Featured Artist: Karl Fjelstrom

Looking at Karl Fjelstrom’s realistic oil paintings is like flipping through a stranger’s intimate photos: each image offers a hint of a story, a glimpse into someone else’s life.

 Image courtesy of Karl Fjelstrom
Image courtesy of Karl Fjelstrom

Karl’s studio is a designated bedroom corner within a sleek, modern San Francisco apartment north of the Panhandle. As we sit in his living room with Lily, his spunky Maltese pooch darting between us, Karl explains how photorealism became his style of choice:

“When I was younger I thought the goal of an artist was just to be a human camera. Like, in the Renaissance days they would paint stuff so it was looking real, so they were cameras kind of. But, apparently you can paint however style you want. I’m more inspired, image wise, by movies and photography. So, I like recreating those things in paint. I have no idea why. It drives me crazy! It stresses me out! But, I don’t like seeing a painting where it’s unfinished or it doesn’t look real, and it’s not pretty in my head… I have to get out of my head I think.”

Karl’s compositions emerge from photographic sources, typically a dramatically lit image or a screenshot of a film scene that appeals to his visual senses. These shots then undergo “extreme cropping,” as Karl puts it, effectively eliminating elements that give away specifics—e.g. identity, place, action, etc.—to focus the viewer’s gaze on a specific, ambiguous moment.
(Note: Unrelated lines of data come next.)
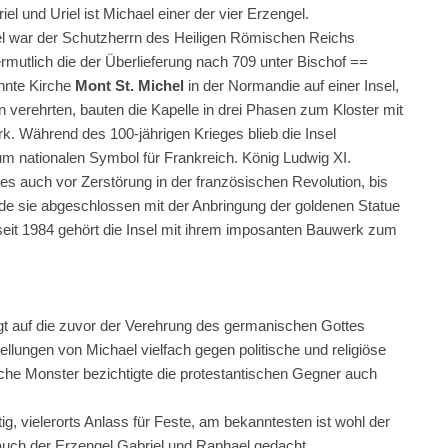
el und Uriel ist Michael einer der vier Erzengel.
ael war der Schutzherrn des Heiligen Römischen Reichs
rmutlich die der Überlieferung nach 709 unter Bischof ==
nnte Kirche
Mont St. Michel
in der Normandie auf einer Insel,
n verehrten, bauten die Kapelle in drei Phasen zum Kloster mit
. Während des 100-jährigen Krieges blieb die Insel
m nationalen Symbol für Frankreich. König Ludwig XI.
es auch vor Zerstörung in der französischen Revolution, bis
rde sie abgeschlossen mit der Anbringung der goldenen Statue
 seit 1984 gehört die Insel mit ihrem imposanten Bauwerk zum
t auf die zuvor der Verehrung des germanischen Gottes
ungen von Michael vielfach gegen politische und religiöse
che Monster bezichtigte die protestantischen Gegner auch
g, vielerorts Anlass für Feste, am bekanntesten ist wohl der
uch der Erzengel Gabriel und Raphael gedacht.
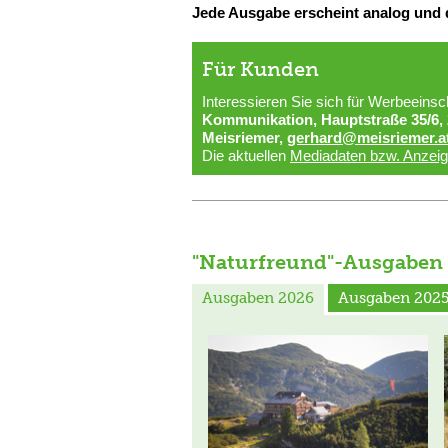
Jede Ausgabe erscheint analog und d
Für Kunden
Interessieren Sie sich für Werbeein
Kommunikation, Hauptstraße 35/6, 
Meisriemer,
gerhard@meisriemer.a
Die aktuellen
Mediadaten bzw. Anzeig
"Naturfreund"-Ausgaben
Ausgaben 2026
Ausgaben 202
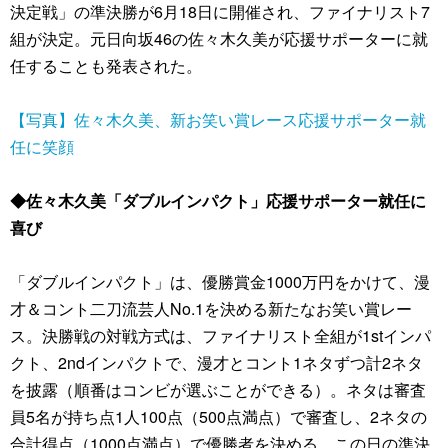
決定戦」の準決勝が6月18日に開催され、ファイナリスト7
組が決定。元日向坂46の佐々木久美が応援サポーターに就
任することも発表された。
【写真】佐々木久美、新お笑い賞レース応援サポーター就
任に笑顔
◆佐々木久美「ダブルインパクト」応援サポーター就任に
喜び
「ダブルインパクト」は、優勝賞金1000万円をかけて、漫
才＆コント二刀流芸人No.1を決める新たなお笑い賞レー
ス。決勝戦の対戦方式は、ファイナリスト全組が1stインパ
クト、2ndインパクトで、漫才とコント1ネタずつ計2ネタ
を披露（順番はコンビが選ぶことができる）。ネタは審査
員5名が持ち点1人100点（500点満点）で審査し、2ネタの
合計得点（1000点満点）で優勝者を決める。この日の準決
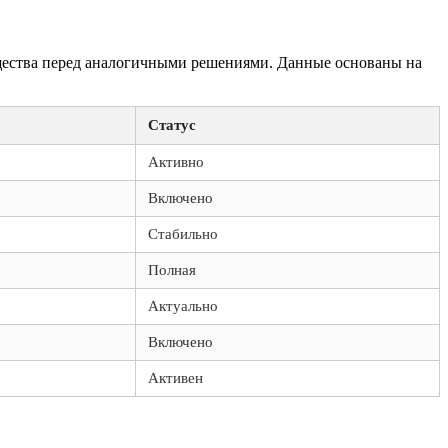
щества перед аналогичными решениями. Данные основаны на
Статус
Активно
Включено
Стабильно
Полная
Актуально
Включено
Активен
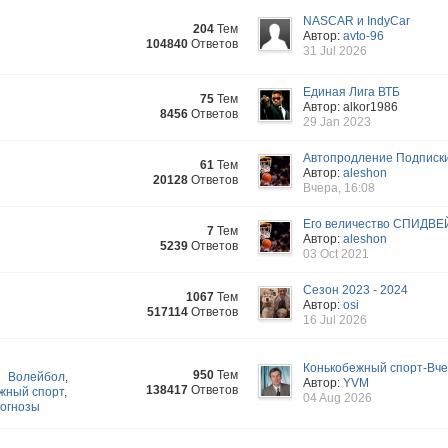
NASCAR и IndyCar
204
Тем
Автор:
avto-96
104840
Ответов
31 Jul 2026
Единая Лига ВТБ
75
Тем
Автор: alkor1986
8456
Ответов
29 Jan 2023
Автопродление Подписк
61
Тем
Автор:
aleshon
20128
Ответов
Вчера, 16:08
Его величество СПИДВЕ
7
Тем
Автор:
aleshon
5239
Ответов
03 Oct 2021
Сезон 2023 - 2024
1067
Тем
Автор:
osi
517114
Ответов
16 Jul 2026
Конькобежный спорт-Вчер
950
Тем
Волейбол
,
Автор:
YVM
138417
Ответов
жный спорт
,
04 Aug 2026
огнозы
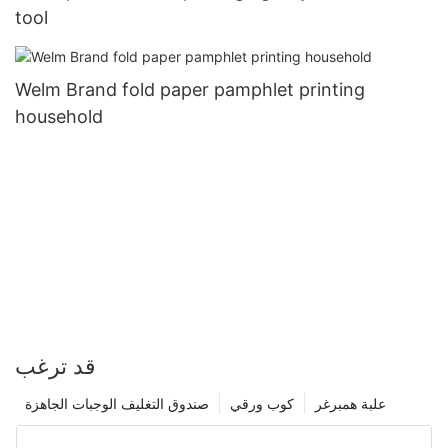
tool
Welm Brand fold paper pamphlet printing
household
قد ترغب
علبة همبرغر
كوب ورقي
صندوق التغليف الوجبات الجاهزة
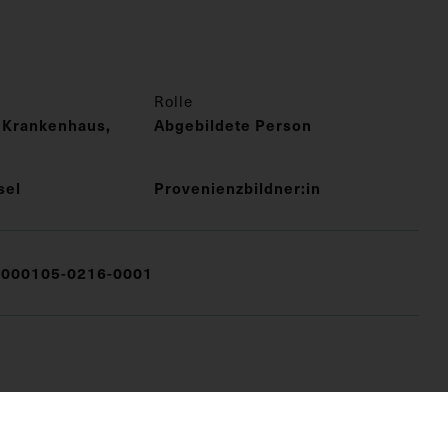
Rolle
 Krankenhaus,
Abgebildete Person
sel
Provenienzbildner:in
000105-0216-0001
unde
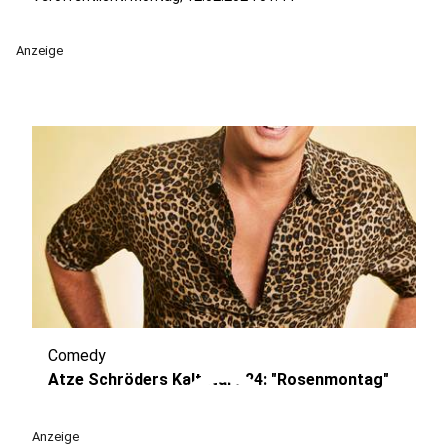
Anzeige
Comedy
play_circle
Atze Schröders Kaltstart 24: "Rosenmontag"
Anzeige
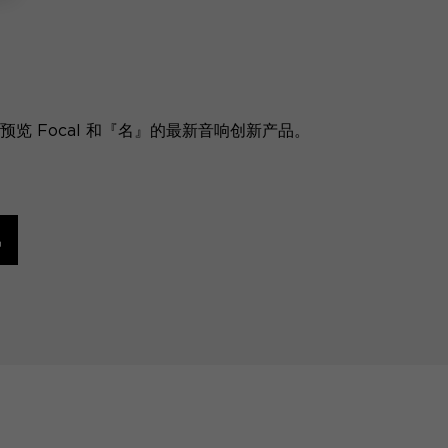
览 Focal 和『名』的最新音响创新产品。
讯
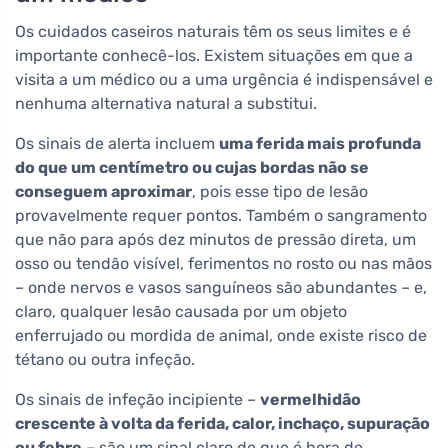
Os cuidados caseiros naturais têm os seus limites e é
importante conhecê-los. Existem situações em que a
visita a um médico ou a uma urgência é indispensável e
nenhuma alternativa natural a substitui.
Os sinais de alerta incluem
uma ferida mais profunda
do que um centímetro ou cujas bordas não se
conseguem aproximar
, pois esse tipo de lesão
provavelmente requer pontos. Também o sangramento
que não para após dez minutos de pressão direta, um
osso ou tendão visível, ferimentos no rosto ou nas mãos
– onde nervos e vasos sanguíneos são abundantes – e,
claro, qualquer lesão causada por um objeto
enferrujado ou mordida de animal, onde existe risco de
tétano ou outra infeção.
Os sinais de infeção incipiente –
vermelhidão
crescente à volta da ferida, calor, inchaço, supuração
ou febre
– são um sinal claro de que é hora de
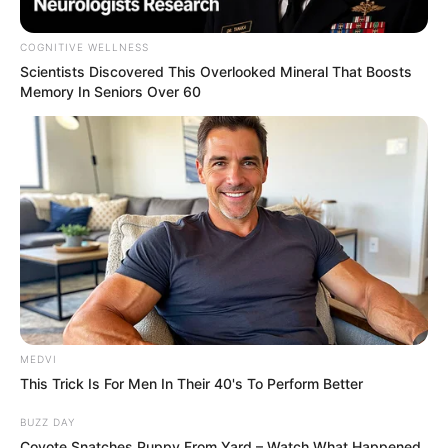
The Adorable Model For Simba In The
Lion King Remake
BRAINBERRIES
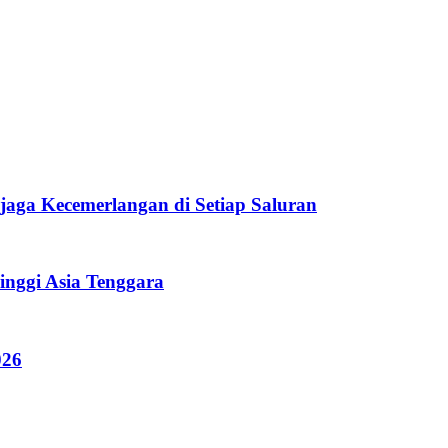
aga Kecemerlangan di Setiap Saluran
nggi Asia Tenggara
026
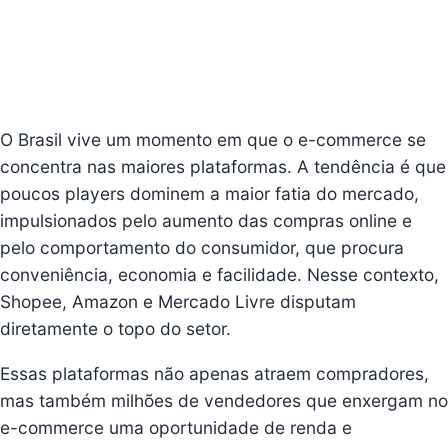
O Brasil vive um momento em que o e-commerce se
concentra nas maiores plataformas. A tendência é que
poucos players dominem a maior fatia do mercado,
impulsionados pelo aumento das compras online e
pelo comportamento do consumidor, que procura
conveniência, economia e facilidade. Nesse contexto,
Shopee, Amazon e Mercado Livre disputam
diretamente o topo do setor.
Essas plataformas não apenas atraem compradores,
mas também milhões de vendedores que enxergam no
e-commerce uma oportunidade de renda e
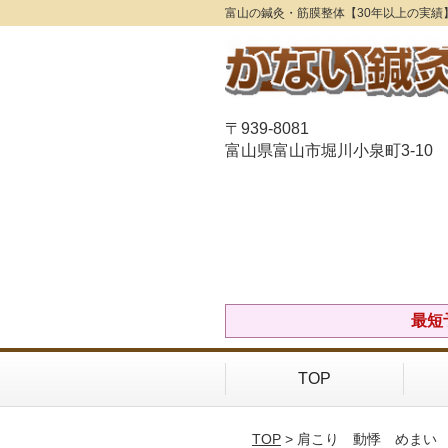
富山の鍼灸・筋膜整体【30年以上の実績
〒939-8081
富山県富山市堀川小泉町3-10
最短
TOP
TOP
> 肩こり 動悸 めまい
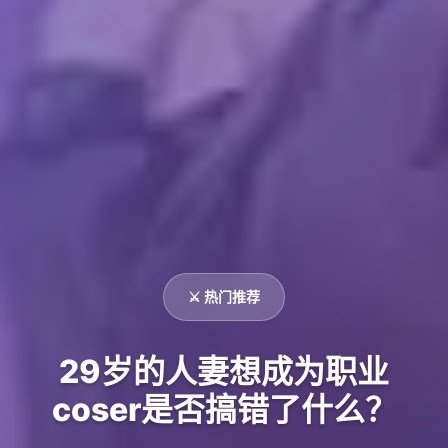
⚔️ 热门推荐
29岁的人妻想成为职业
coser是否搞错了什么？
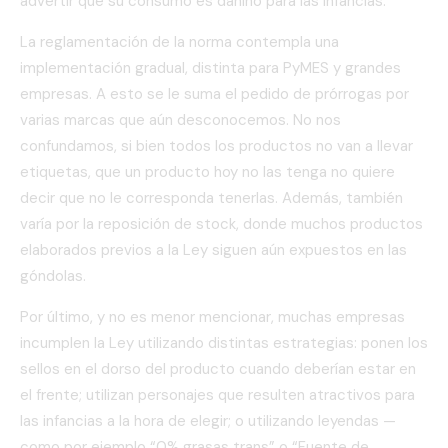
advertir que su consumo es dañino para las infancias.
La reglamentación de la norma contempla una
implementación gradual, distinta para PyMES y grandes
empresas. A esto se le suma el pedido de prórrogas por
varias marcas que aún desconocemos. No nos
confundamos, si bien todos los productos no van a llevar
etiquetas, que un producto hoy no las tenga no quiere
decir que no le corresponda tenerlas. Además, también
varía por la reposición de stock, donde muchos productos
elaborados previos a la Ley siguen aún expuestos en las
góndolas.
Por último, y no es menor mencionar, muchas empresas
incumplen la Ley utilizando distintas estrategias: ponen los
sellos en el dorso del producto cuando deberían estar en
el frente; utilizan personajes que resulten atractivos para
las infancias a la hora de elegir; o utilizando leyendas —
como por ejemplo “0% grasas trans” o “Fuente de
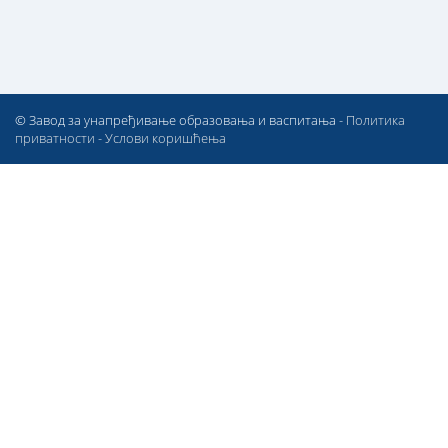
© Завод за унапређивање образовања и васпитања -
Политика
приватности
-
Услови коришћења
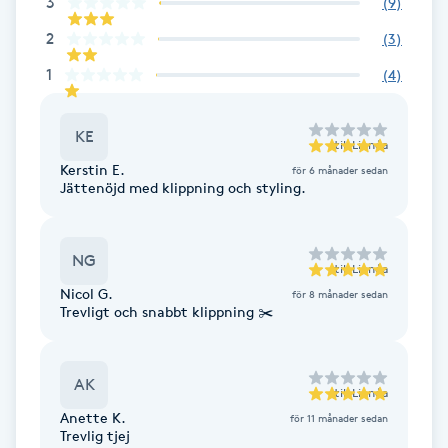
3
(
9
)
F
2
(
3
)
1
(
4
)
Face framing
Faceliftmassage
KE
till
Linnéa
Kerstin E.
för 6 månader sedan
Fet hårbotten
Jättenöjd med klippning och styling.
Fettreducering
NG
till
Linnéa
Nicol G.
för 8 månader sedan
Fibromassage
Trevligt och snabbt klippning ✂️
Fillers
AK
till
Linnéa
Fotmassage
Anette K.
för 11 månader sedan
Trevlig tjej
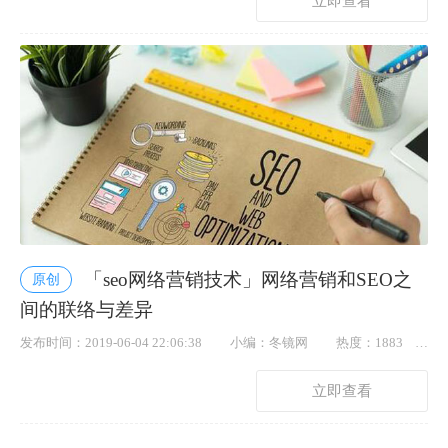
立即查看
「seo网络营销技术」网络营销和SEO之
原创
间的联络与差异
发布时间：2019-06-04 22:06:38
小编：冬镜网
热度：1883
点赞： 28
立即查看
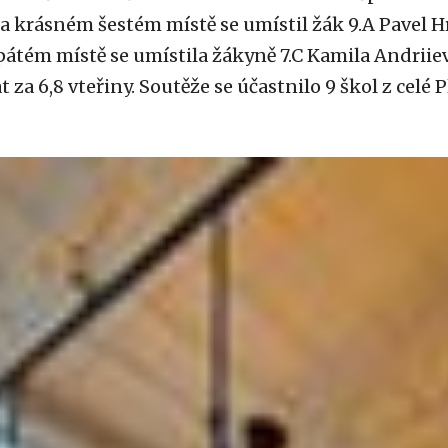
Na krásném šestém místě se umístil žák 9.A Pavel 
 pátém místě se umístila žákyně 7.C Kamila Andriie
 za 6,8 vteřiny. Soutěže se účastnilo 9 škol z celé P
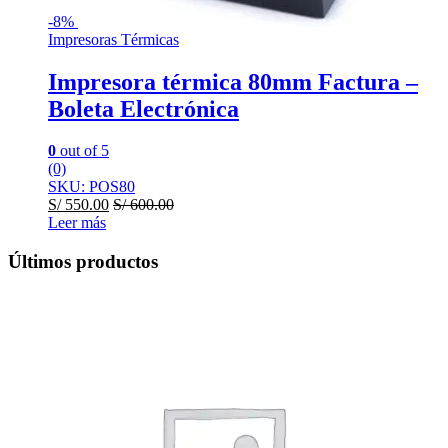
-
8%
Impresoras Térmicas
Impresora térmica 80mm Factura –
Boleta Electrónica
0
out of 5
(0)
SKU: POS80
S/
550.00
S/
600.00
Leer más
Últimos productos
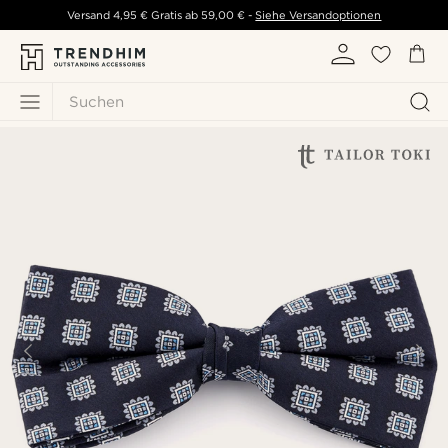
Versand
4,95 €
Gratis ab
59,00 €
-
Siehe Versandoptionen
Suchen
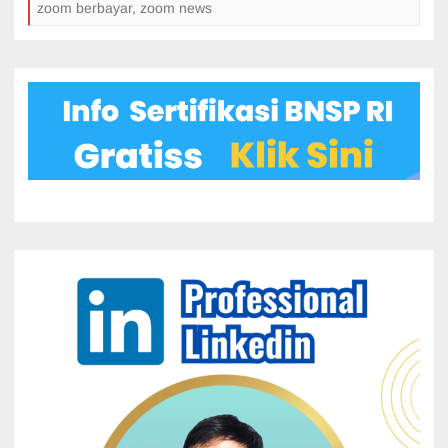
Berbayar.
zoom berbayar
,
zoom news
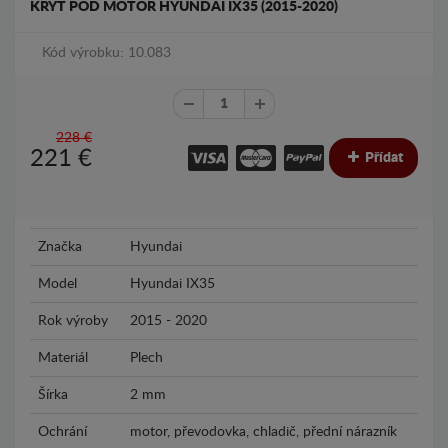
KRYT POD MOTOR HYUNDAI IX35 (2015-2020)
Kód výrobku: 10.083
228 €
221
€
Přídat
Značka
Hyundai
Model
Hyundai IX35
Rok výroby
2015 - 2020
Materiál
Plech
Šírka
2 mm
Ochrání
motor, převodovka, chladič, přední nárazník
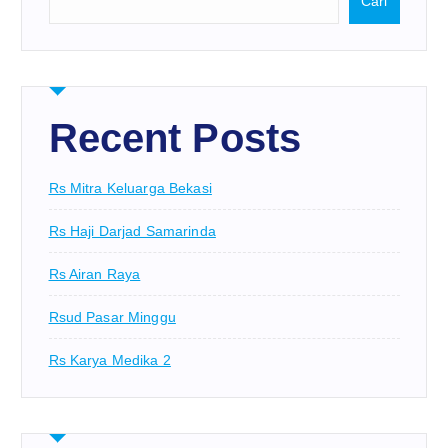
Cari
Recent Posts
Rs Mitra Keluarga Bekasi
Rs Haji Darjad Samarinda
Rs Airan Raya
Rsud Pasar Minggu
Rs Karya Medika 2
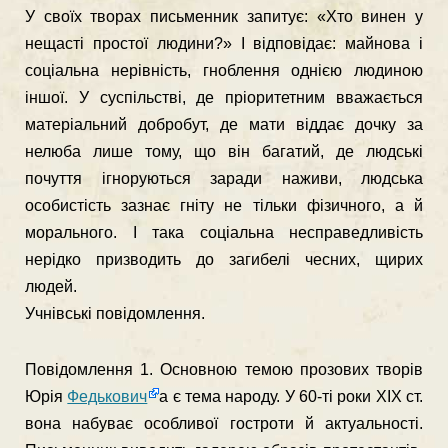
У своїх творах письменник запитує: «Хто винен у
нещасті про­стої людини?» І відповідає: майнова і
соціальна нерівність, гноб­лення однією людиною
іншої. У суспільстві, де пріоритетним вва­жається
матеріальний добробут, де мати віддає дочку за
нелюба лише тому, що він багатий, де людські
почуття ігноруються заради наживи, людська
особистість зазнає гніту не тільки фізичного, а й
морального. І така соціальна несправедливість
нерідко призво­дить до загибелі чесних, щирих
людей.
Учнівські повідомлення.
Повідомлення 1. Основною темою прозових творів
Юрія
Федькович
а є тема народу. У 60-ті роки XIX ст.
вона набуває особ­ливої гостроти й актуальності.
Negative space is intentionally incorporated into the composition and underscored by a stark white or deep black layer of paint, an affect reminiscent of TV letterboxes.

 photo provided by the artist 
photo provided by the artist 

Glancing at the pieces decorating his apartment, Karl tells me the blank spaces are intended “to add to the mystery.” He gestures to Untitled 026, an elongated composition hanging next to his TV. The painting features a shirtless, hunched over man who appears to be looking down at someone or something:

“That one is 72 inches by 23 inches and a majority of it is just totally white. Which some people would say is a complete waste of canvas, and [ask] why didn’t I just do a thin strip. I mean, it goes back to the extreme cropping. You don’t know what he’s doing. Is he getting out of bed? Did he fall over? Is he making out with someone?”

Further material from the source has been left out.